Given that the annual volume of ACS patients greatly outnumbers that of acute aortic dissection, there is an appropriate tendency for ED physicians to focus on ACS in patients presenting with acute chest or even back pain. Patients with ACS and aortic dissection share common risk factors. Acute aortic pathology can be associated with positive troponin levels and an ECG resembling an ACS [19]. The ECG is normal in less than 20 % of acute aortic dissections and in 27 % may resemble an ACS [19]. Patients in whom ACS is initially suspected have both delayed diagnosis and exposure to anticoagulants, which increases the risk of bleeding [5]. Suspicion of ACS is the most common reason for a missed or delayed diagnosis of dissection [6]. In the IRAD cohort, several features suggestive of coronary artery disease; including prior coronary catheterization, coronary artery bypass surgery, a history of atherosclerosis, and ECG findings suggestive of infarction, were associated with longer diagnostic times [11]. It is suspected that delays arose in these cases due to excess emphasis on ACS without consideration of alternative diagnoses.

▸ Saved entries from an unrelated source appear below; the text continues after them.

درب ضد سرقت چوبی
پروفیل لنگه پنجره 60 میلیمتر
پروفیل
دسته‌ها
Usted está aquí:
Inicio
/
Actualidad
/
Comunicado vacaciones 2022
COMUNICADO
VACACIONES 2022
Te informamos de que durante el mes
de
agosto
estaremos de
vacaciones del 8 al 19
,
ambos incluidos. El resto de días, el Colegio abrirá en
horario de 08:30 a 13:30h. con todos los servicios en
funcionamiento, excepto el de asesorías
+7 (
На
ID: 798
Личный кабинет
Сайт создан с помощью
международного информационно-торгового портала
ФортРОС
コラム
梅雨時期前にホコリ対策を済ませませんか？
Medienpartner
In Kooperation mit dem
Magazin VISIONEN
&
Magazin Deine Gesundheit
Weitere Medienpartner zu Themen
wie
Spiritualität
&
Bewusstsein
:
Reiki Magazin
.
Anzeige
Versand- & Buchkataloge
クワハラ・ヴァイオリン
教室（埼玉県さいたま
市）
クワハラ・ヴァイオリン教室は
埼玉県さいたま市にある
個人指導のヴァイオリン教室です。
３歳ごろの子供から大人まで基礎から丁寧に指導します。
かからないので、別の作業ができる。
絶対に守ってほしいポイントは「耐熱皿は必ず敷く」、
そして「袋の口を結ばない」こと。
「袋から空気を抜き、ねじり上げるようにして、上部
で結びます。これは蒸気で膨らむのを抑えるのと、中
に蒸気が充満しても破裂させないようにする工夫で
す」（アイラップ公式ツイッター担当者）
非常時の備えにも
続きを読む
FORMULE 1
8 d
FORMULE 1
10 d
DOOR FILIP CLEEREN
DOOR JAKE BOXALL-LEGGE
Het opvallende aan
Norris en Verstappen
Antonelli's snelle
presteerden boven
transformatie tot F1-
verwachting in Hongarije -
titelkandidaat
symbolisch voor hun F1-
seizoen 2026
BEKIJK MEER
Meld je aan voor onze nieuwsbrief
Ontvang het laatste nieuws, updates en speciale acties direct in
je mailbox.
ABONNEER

It should again be emphasized that cardiac surgery is itself an important risk factor for aortic dissection, as one in six dissection patients have undergone prior cardiac surgery [12].

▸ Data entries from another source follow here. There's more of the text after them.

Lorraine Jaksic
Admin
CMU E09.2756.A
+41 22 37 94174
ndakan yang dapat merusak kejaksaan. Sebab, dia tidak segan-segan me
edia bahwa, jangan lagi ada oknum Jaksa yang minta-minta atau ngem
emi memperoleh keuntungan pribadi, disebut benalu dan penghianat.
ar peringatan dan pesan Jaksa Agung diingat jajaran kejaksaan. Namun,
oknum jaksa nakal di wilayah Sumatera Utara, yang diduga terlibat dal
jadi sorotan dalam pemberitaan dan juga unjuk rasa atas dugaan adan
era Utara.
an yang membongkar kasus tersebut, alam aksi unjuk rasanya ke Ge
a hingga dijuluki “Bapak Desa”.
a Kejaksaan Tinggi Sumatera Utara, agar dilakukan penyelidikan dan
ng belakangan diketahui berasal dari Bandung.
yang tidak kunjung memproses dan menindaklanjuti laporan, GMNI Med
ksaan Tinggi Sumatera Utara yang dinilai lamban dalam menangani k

Improving the Overall Recognition of Dissection

The median time from presentation to diagnosis for aortic dissection patients in the IRAD registry is 4.3 h. An additional 4.3 h required to reach definitive surgical treatment [11]. Given the reported 1 % hourly mortality, during its early hours, there is significant incentive to minimize the time from presentation to diagnosis of acute aortic syndromes. Educational efforts across a network of hospitals have successfully achieved significant improvements in the time from presentation to diagnosis and to definitive treatment [20]. These efforts focused on recognition of common and uncommon aortic presentations, risk factors and imaging caveats. Site-specific feedback was provided to referring physicians, hospitals and transport teams. These efforts led to a 43 % reduction in the time to diagnosis of acute aortic dissection, which translates to a reduction of 4.5 h in local community hospitals [20].